Na aventurosa vida de Caim, por José Saramago – e em livro anterior – pode encontrar-se como que a projecção de Rabelais, na forma cruel e terna de encarar o mundo, na exuberância, comicidade de situações, atento à imaginação popular, ao espírito medieval, noutras situações, ambos privilegiando a sátira religiosa – ouso. Não aludirei à surpresa das últimas páginas, e muitas outras haverá a descobrir… As reflexões de Caim, afinal um exegeta de Deus, a quem acusa de ter-lhe devorado o espírito, como que num acto selvático espiritual, merecem ser fruídas com total entrega, de tal se encarregará o texto, para além de continuar actual a querela entre o Bem e o Mal, percorre o tempo.

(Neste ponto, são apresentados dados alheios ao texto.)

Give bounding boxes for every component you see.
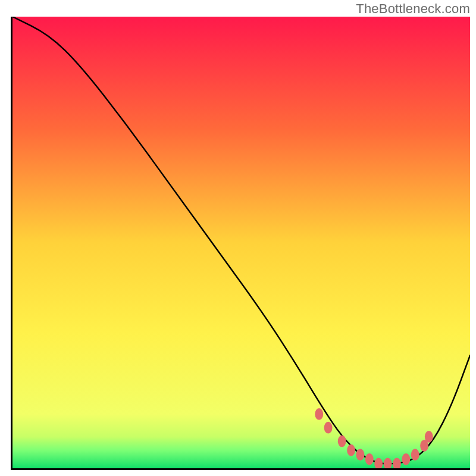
marker-dot	[393, 458, 401, 468]
curve-layer	[12, 17, 470, 468]
marker-dot	[324, 422, 333, 434]
watermark-text: TheBottleneck.com	[356, 1, 470, 17]
highlight-dots	[315, 408, 433, 468]
marker-dot	[384, 458, 392, 468]
marker-dot	[315, 408, 323, 420]
marker-dot	[425, 431, 433, 443]
marker-dot	[365, 453, 374, 465]
bottleneck-curve	[12, 17, 470, 464]
plot-area	[12, 17, 470, 468]
marker-dot	[374, 458, 383, 468]
marker-dot	[338, 436, 346, 447]
marker-dot	[402, 453, 410, 465]
marker-dot	[411, 449, 419, 461]
marker-dot	[347, 444, 355, 456]
marker-dot	[356, 449, 365, 461]
chart-frame: TheBottleneck.com	[0, 0, 476, 476]
plot-border	[11, 17, 470, 470]
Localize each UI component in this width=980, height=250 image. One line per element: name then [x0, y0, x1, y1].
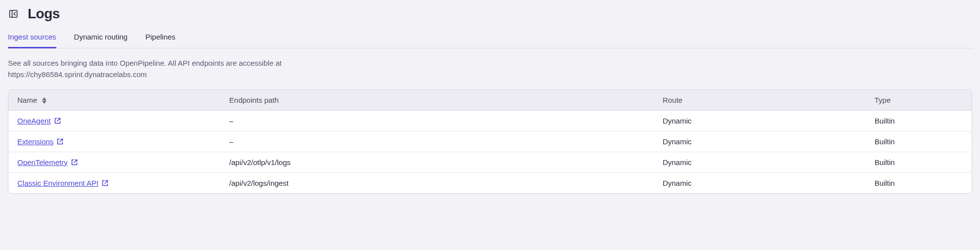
- endpoints-path-cell: /api/v2/logs/ingest: [221, 172, 654, 193]
- tab-dynamic-routing[interactable]: Dynamic routing: [74, 29, 128, 48]
- source-name: Classic Environment API: [17, 179, 98, 187]
- page-header: Logs: [8, 6, 972, 22]
- source-link[interactable]: OneAgent: [17, 117, 61, 125]
- column-header-name[interactable]: Name: [8, 90, 221, 111]
- tab-pipelines[interactable]: Pipelines: [145, 29, 176, 48]
- column-header-type[interactable]: Type: [866, 90, 972, 111]
- svg-rect-0: [10, 10, 17, 17]
- table-row: OneAgent–DynamicBuiltin: [8, 110, 972, 131]
- source-name: OneAgent: [17, 117, 51, 125]
- tabs: Ingest sources Dynamic routing Pipelines: [8, 29, 972, 48]
- panel-collapse-left-icon: [9, 9, 18, 18]
- table-row: Extensions–DynamicBuiltin: [8, 131, 972, 152]
- description-line2: https://chy86584.sprint.dynatracelabs.co…: [8, 70, 147, 79]
- description: See all sources bringing data into OpenP…: [8, 57, 344, 81]
- source-link[interactable]: Classic Environment API: [17, 179, 109, 187]
- ingest-sources-table: Name Endpoints path Route Type OneAgent–…: [8, 89, 972, 194]
- type-cell: Builtin: [866, 110, 972, 131]
- external-link-icon: [101, 179, 109, 187]
- source-name: Extensions: [17, 137, 53, 146]
- source-link[interactable]: Extensions: [17, 137, 64, 146]
- route-cell: Dynamic: [654, 110, 866, 131]
- description-line1: See all sources bringing data into OpenP…: [8, 59, 282, 67]
- route-cell: Dynamic: [654, 152, 866, 172]
- column-header-name-label: Name: [17, 96, 37, 104]
- collapse-sidebar-button[interactable]: [8, 8, 19, 19]
- page-title: Logs: [28, 6, 60, 22]
- table-row: OpenTelemetry/api/v2/otlp/v1/logsDynamic…: [8, 152, 972, 172]
- endpoints-path-cell: /api/v2/otlp/v1/logs: [221, 152, 654, 172]
- type-cell: Builtin: [866, 131, 972, 152]
- column-header-endpoints[interactable]: Endpoints path: [221, 90, 654, 111]
- type-cell: Builtin: [866, 172, 972, 193]
- route-cell: Dynamic: [654, 172, 866, 193]
- route-cell: Dynamic: [654, 131, 866, 152]
- source-link[interactable]: OpenTelemetry: [17, 158, 78, 167]
- type-cell: Builtin: [866, 152, 972, 172]
- external-link-icon: [56, 138, 64, 145]
- external-link-icon: [71, 159, 78, 166]
- column-header-route[interactable]: Route: [654, 90, 866, 111]
- sort-icon: [42, 97, 46, 104]
- source-name: OpenTelemetry: [17, 158, 68, 167]
- endpoints-path-cell: –: [221, 131, 654, 152]
- table-header-row: Name Endpoints path Route Type: [8, 90, 972, 111]
- table-row: Classic Environment API/api/v2/logs/inge…: [8, 172, 972, 193]
- endpoints-path-cell: –: [221, 110, 654, 131]
- external-link-icon: [54, 117, 61, 125]
- tab-ingest-sources[interactable]: Ingest sources: [8, 29, 56, 48]
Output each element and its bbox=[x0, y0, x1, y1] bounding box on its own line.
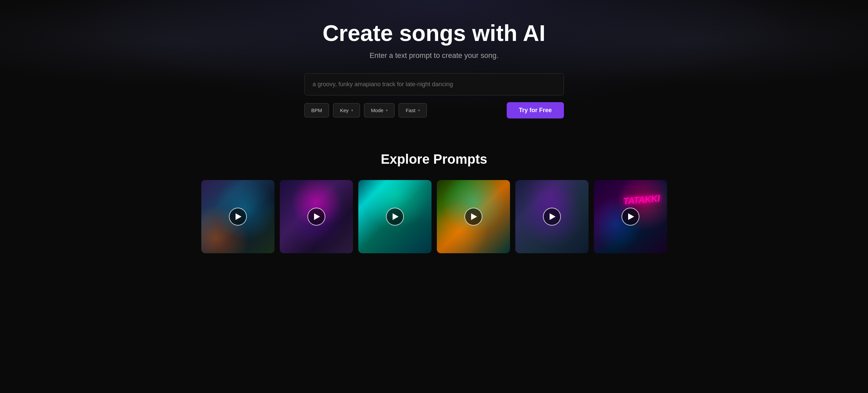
play-icon-6 bbox=[628, 213, 634, 220]
play-button-4[interactable] bbox=[464, 208, 483, 225]
prompt-input[interactable] bbox=[304, 73, 564, 95]
mode-dropdown[interactable]: Mode ▾ bbox=[364, 103, 395, 118]
key-dropdown[interactable]: Key ▾ bbox=[333, 103, 360, 118]
play-button-6[interactable] bbox=[621, 208, 640, 225]
speed-label: Fast bbox=[406, 108, 415, 113]
play-button-3[interactable] bbox=[386, 208, 404, 225]
prompt-container bbox=[304, 73, 564, 95]
controls-row: BPM Key ▾ Mode ▾ Fast ▾ Try for Free bbox=[304, 102, 564, 118]
hero-title: Create songs with AI bbox=[322, 20, 545, 46]
bpm-button[interactable]: BPM bbox=[304, 103, 329, 118]
prompt-card-4[interactable] bbox=[437, 180, 510, 253]
play-button-5[interactable] bbox=[543, 208, 561, 225]
key-dropdown-arrow: ▾ bbox=[351, 109, 353, 112]
mode-label: Mode bbox=[371, 108, 383, 113]
play-icon-1 bbox=[236, 213, 242, 220]
mode-dropdown-arrow: ▾ bbox=[386, 109, 388, 112]
key-label: Key bbox=[340, 108, 349, 113]
play-icon-4 bbox=[471, 213, 477, 220]
try-for-free-button[interactable]: Try for Free bbox=[507, 102, 564, 118]
bpm-label: BPM bbox=[311, 108, 322, 113]
prompt-card-5[interactable] bbox=[515, 180, 589, 253]
play-icon-3 bbox=[393, 213, 399, 220]
play-icon-5 bbox=[550, 213, 556, 220]
speed-dropdown[interactable]: Fast ▾ bbox=[399, 103, 427, 118]
play-icon-2 bbox=[314, 213, 320, 220]
prompt-card-6[interactable]: TATAKKI bbox=[594, 180, 667, 253]
explore-section: Explore Prompts bbox=[0, 132, 868, 267]
hero-section: Create songs with AI Enter a text prompt… bbox=[0, 0, 868, 132]
play-button-2[interactable] bbox=[307, 208, 326, 225]
play-button-1[interactable] bbox=[229, 208, 247, 225]
explore-title: Explore Prompts bbox=[13, 152, 855, 167]
speed-dropdown-arrow: ▾ bbox=[418, 109, 420, 112]
prompt-card-3[interactable] bbox=[358, 180, 432, 253]
hero-subtitle: Enter a text prompt to create your song. bbox=[370, 51, 499, 60]
prompt-card-1[interactable] bbox=[201, 180, 275, 253]
prompt-card-2[interactable] bbox=[280, 180, 353, 253]
prompts-grid: TATAKKI bbox=[13, 180, 855, 253]
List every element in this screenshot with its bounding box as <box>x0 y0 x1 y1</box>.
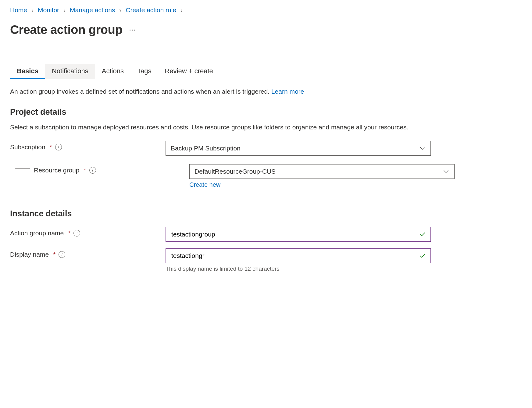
instance-details-heading: Instance details <box>10 209 522 218</box>
subscription-value: Backup PM Subscription <box>171 145 241 152</box>
display-name-input-wrapper <box>166 248 431 263</box>
intro-body: An action group invokes a defined set of… <box>10 88 271 95</box>
required-mark: * <box>53 251 55 258</box>
info-icon[interactable]: i <box>55 144 62 150</box>
info-icon[interactable]: i <box>59 251 65 258</box>
chevron-down-icon <box>419 145 426 152</box>
learn-more-link[interactable]: Learn more <box>271 88 304 95</box>
required-mark: * <box>50 143 52 151</box>
info-icon[interactable]: i <box>89 167 96 174</box>
resource-group-label-text: Resource group <box>34 167 79 174</box>
chevron-right-icon: › <box>180 6 183 14</box>
subscription-label: Subscription * i <box>10 141 166 151</box>
resource-group-select[interactable]: DefaultResourceGroup-CUS <box>189 164 455 179</box>
tab-bar: Basics Notifications Actions Tags Review… <box>10 64 522 79</box>
required-mark: * <box>68 229 70 237</box>
tab-tags[interactable]: Tags <box>130 64 158 79</box>
project-details-heading: Project details <box>10 107 522 117</box>
subscription-select[interactable]: Backup PM Subscription <box>166 141 431 156</box>
chevron-right-icon: › <box>119 6 121 14</box>
page-title: Create action group <box>10 23 122 37</box>
breadcrumb-manage-actions[interactable]: Manage actions <box>70 6 115 14</box>
breadcrumb-create-action-rule[interactable]: Create action rule <box>126 6 176 14</box>
tab-review-create[interactable]: Review + create <box>158 64 220 79</box>
info-icon[interactable]: i <box>73 230 80 236</box>
required-mark: * <box>84 167 86 174</box>
action-group-name-input-wrapper <box>166 227 431 242</box>
resource-group-label: Resource group * i <box>10 164 189 174</box>
more-actions-icon[interactable]: ⋯ <box>129 26 136 34</box>
tab-notifications[interactable]: Notifications <box>45 64 95 79</box>
project-details-text: Select a subscription to manage deployed… <box>10 122 443 132</box>
tab-basics[interactable]: Basics <box>10 64 45 79</box>
breadcrumb-monitor[interactable]: Monitor <box>38 6 59 14</box>
checkmark-icon <box>419 231 426 238</box>
display-name-label: Display name * i <box>10 248 166 258</box>
breadcrumb: Home › Monitor › Manage actions › Create… <box>10 6 522 14</box>
checkmark-icon <box>419 252 426 259</box>
display-name-input[interactable] <box>171 252 415 260</box>
chevron-right-icon: › <box>31 6 34 14</box>
action-group-name-input[interactable] <box>171 230 415 238</box>
action-group-name-label-text: Action group name <box>10 229 64 237</box>
create-new-rg-link[interactable]: Create new <box>189 181 455 188</box>
breadcrumb-home[interactable]: Home <box>10 6 27 14</box>
tab-actions[interactable]: Actions <box>95 64 130 79</box>
display-name-helper: This display name is limited to 12 chara… <box>166 265 431 272</box>
action-group-name-label: Action group name * i <box>10 227 166 237</box>
chevron-right-icon: › <box>63 6 66 14</box>
intro-text: An action group invokes a defined set of… <box>10 88 443 95</box>
resource-group-value: DefaultResourceGroup-CUS <box>195 168 276 175</box>
subscription-label-text: Subscription <box>10 143 45 151</box>
display-name-label-text: Display name <box>10 251 49 258</box>
chevron-down-icon <box>443 168 449 175</box>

E por não ter solução tal querela, a título de exemplo indaguemos outros suportes, o Livro dos Juízes (XI-34-40), ou a tragédia grega. Jefté, general, promete oferecer, em holocausto ao Senhor, a primeira pessoa que encontrar. «Se o vento levar as minhas velas em direcção de Tróia», reza por sua vez Agamémon, almirante de frota, «sacrificarei nos altares de Neptuno, o primeiro que vier ao meu encontro». No entanto, quem sai de casa de Jefté, correndo alegremente para o pai, é a própria filha. A vítima de violência tirada à sorte, assim fora com Abel, recai quase sempre sobre o mais jovem, sobre o grumete, no caso de Agamémon, encobrindo assim o segredo das guerras, da imolação, elevando-se até ao céu, em sacrifício, a mais improvável de todas as mensagens, no cúmulo da crueldade. O assassínio da descendência, a morte do homem pelo homem – luta entre irmãos – surge pela desobediência. Eva, perdida desta vez no performativo redundante, está na origem, afinal, da morte de Abel por Caim: o pecado da violência aloja-se na própria raiz da vida.
De qualquer modo, a sabedoria colectiva do passado, o legado da tradição exigem ser utilizados segundo o que o bom senso dite. Retrata Caim a parábola do historial dos fundamentos morais da humanidade; os escritores da estirpe de José Saramago, pela responsabilidade que detêm, apesar de se contarem pelos dedos, devem diagnosticar – ainda que recorrendo ao registo satírico, ou por isso mesmo – estruturas sociais degradadas, aparentemente plasmadas num passado arcaico, e tentar curar o incurável. A isto continua a chamar-se utopia, cujos melhores intérpretes, ainda que sujeitos a um escrutínio crítico, constituem afinal um sistema de fé, assente no próprio intelecto. Creio ter sido este o objectivo de José Saramago, levar à reflexão pela via do sarcasmo. Uma gargalhada escarninha, por representar o oposto da sofisticação, desconcerta, trava a toleima, pode assustar o malvado, ainda que poderoso, supondo-se exposto, a intuição poética pode ser usada, por sua vez, para neutralizar os ditames por vezes castradores da razão: «Se alguma vez chego a ser dono da minha pessoa, se acabar este passar de um tempo a outro sem que a minha vontade tenha sido para aí chamada, farei aquilo a que costuma chamar-se uma vida normal, como os demais (…) Mas se não for assim – congeminava Caim – se o meu fado continua, então, em qualquer lugar em que me encontre estarei sujeito a mudar de um tempo para outro, nunca estaremos certos, nem tu nem eu, do dia de amanhã (…) Além disso sinto que não devo parar a meio do caminho.» Talvez se tenha perdido nele, mas tal já ultrapassa, pelo livre arbítrio, o desígnio do seu criador. A história dos homens continuará a ser a história dos seus desentendimentos, avisara José Saramago; ”Magister dixit”.